I know — I’m more shocked than you are.
Yesterday I discovered a site where you can create quizzes and post them for others to try. So, I searched for Excel quizzes and found a few.
One quiz had the mysterious name, Excel 13-22, so I decided to try that one. I got off to a good start, and as I completed each question it told me that I had selected the correct answer. Woohoo! I ignored minor problems, such as the misuse of Function in Question 1, and carried on.
Then, things went horribly wrong. Question 18 was about chart backgrounds, but it was incomprehensible. It was the only “fill in the blank” question, and I guessed wrong. However, the “correct” answer was in no way related to charts, so I was robbed.
Still in shock, I missed question 19 too, on how to end an argument. Since “yes, dear” wasn’t listed, I selected comma. That was marked as wrong, but I still think I’m right. In my opinion, the question should have been “how do you end a formula?” Where do I get a refund?
Fortunately, things improved, and I got the remaining questions right. On the page where your final score appears, you can scroll down to see the correct answers, and a summary of how other participants have scored. To my relief, not one person got the chart background question right.

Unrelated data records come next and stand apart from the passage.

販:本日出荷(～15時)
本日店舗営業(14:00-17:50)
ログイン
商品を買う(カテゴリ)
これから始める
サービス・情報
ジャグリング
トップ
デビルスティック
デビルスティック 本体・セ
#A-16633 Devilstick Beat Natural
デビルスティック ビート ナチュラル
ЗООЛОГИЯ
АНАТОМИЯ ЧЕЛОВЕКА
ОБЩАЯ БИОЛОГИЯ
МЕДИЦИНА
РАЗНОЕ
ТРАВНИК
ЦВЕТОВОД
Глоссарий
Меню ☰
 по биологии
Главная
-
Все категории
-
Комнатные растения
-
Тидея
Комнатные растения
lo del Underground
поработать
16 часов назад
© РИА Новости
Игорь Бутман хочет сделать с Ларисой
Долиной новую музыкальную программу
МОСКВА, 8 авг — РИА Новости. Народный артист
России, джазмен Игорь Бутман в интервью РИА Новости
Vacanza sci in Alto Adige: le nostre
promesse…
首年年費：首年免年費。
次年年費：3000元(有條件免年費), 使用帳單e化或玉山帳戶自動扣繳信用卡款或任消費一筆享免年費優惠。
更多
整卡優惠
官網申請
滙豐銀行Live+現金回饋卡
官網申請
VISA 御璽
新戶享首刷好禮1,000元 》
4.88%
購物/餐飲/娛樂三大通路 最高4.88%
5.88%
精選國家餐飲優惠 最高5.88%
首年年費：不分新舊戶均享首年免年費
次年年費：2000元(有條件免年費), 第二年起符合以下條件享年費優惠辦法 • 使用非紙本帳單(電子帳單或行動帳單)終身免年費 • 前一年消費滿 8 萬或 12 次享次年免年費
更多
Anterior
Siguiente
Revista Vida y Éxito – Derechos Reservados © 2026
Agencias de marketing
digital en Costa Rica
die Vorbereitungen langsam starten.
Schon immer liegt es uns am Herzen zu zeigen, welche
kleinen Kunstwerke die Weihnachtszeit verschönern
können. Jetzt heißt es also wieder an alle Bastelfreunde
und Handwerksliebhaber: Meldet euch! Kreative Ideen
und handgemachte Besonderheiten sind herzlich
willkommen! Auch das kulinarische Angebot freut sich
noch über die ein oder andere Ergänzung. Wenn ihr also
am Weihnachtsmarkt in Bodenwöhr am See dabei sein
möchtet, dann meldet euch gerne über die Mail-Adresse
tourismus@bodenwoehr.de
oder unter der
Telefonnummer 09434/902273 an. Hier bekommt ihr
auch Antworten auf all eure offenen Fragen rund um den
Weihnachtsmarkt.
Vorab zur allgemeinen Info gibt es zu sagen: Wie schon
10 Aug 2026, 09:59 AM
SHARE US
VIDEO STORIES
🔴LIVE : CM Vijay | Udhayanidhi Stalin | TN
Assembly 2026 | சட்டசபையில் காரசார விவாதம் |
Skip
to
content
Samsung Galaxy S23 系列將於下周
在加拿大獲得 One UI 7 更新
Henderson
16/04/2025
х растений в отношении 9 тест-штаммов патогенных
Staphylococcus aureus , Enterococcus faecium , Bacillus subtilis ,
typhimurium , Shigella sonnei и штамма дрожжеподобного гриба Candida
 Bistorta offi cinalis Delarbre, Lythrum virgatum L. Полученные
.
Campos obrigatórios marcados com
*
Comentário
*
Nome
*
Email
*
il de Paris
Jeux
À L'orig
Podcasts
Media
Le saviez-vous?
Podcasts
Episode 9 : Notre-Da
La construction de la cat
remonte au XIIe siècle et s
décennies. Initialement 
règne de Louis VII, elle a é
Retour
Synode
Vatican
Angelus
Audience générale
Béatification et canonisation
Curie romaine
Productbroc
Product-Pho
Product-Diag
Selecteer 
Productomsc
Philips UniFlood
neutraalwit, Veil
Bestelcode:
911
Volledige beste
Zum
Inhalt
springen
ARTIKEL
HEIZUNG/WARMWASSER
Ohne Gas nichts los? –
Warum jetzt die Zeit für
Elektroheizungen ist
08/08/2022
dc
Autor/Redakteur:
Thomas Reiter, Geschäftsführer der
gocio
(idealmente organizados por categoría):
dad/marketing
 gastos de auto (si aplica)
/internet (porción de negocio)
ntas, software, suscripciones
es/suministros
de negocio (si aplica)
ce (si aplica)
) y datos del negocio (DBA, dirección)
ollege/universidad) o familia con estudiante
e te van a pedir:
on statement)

If you pass, you can print out a certificate, and hang it proudly on your office wall. Here’s my certificate for a different quiz. It had only one question, and I wrote the quiz myself, but I got it 100%!
Create Your Own Quiz
So, what questions would you put on an Excel quiz for a beginner class? I sure wouldn’t include the Natural Formula questions that were on the Excel 13-22 quiz.
You have to register for a free account if you want to create a quiz, but it was quick and easy. You can make the quiz public, or accessible only with a password. Later, you can edit the quiz, view individual results, or see a quiz summary.
If you create an Excel quiz at Quiz School and would like to share it, please post the link in the comments.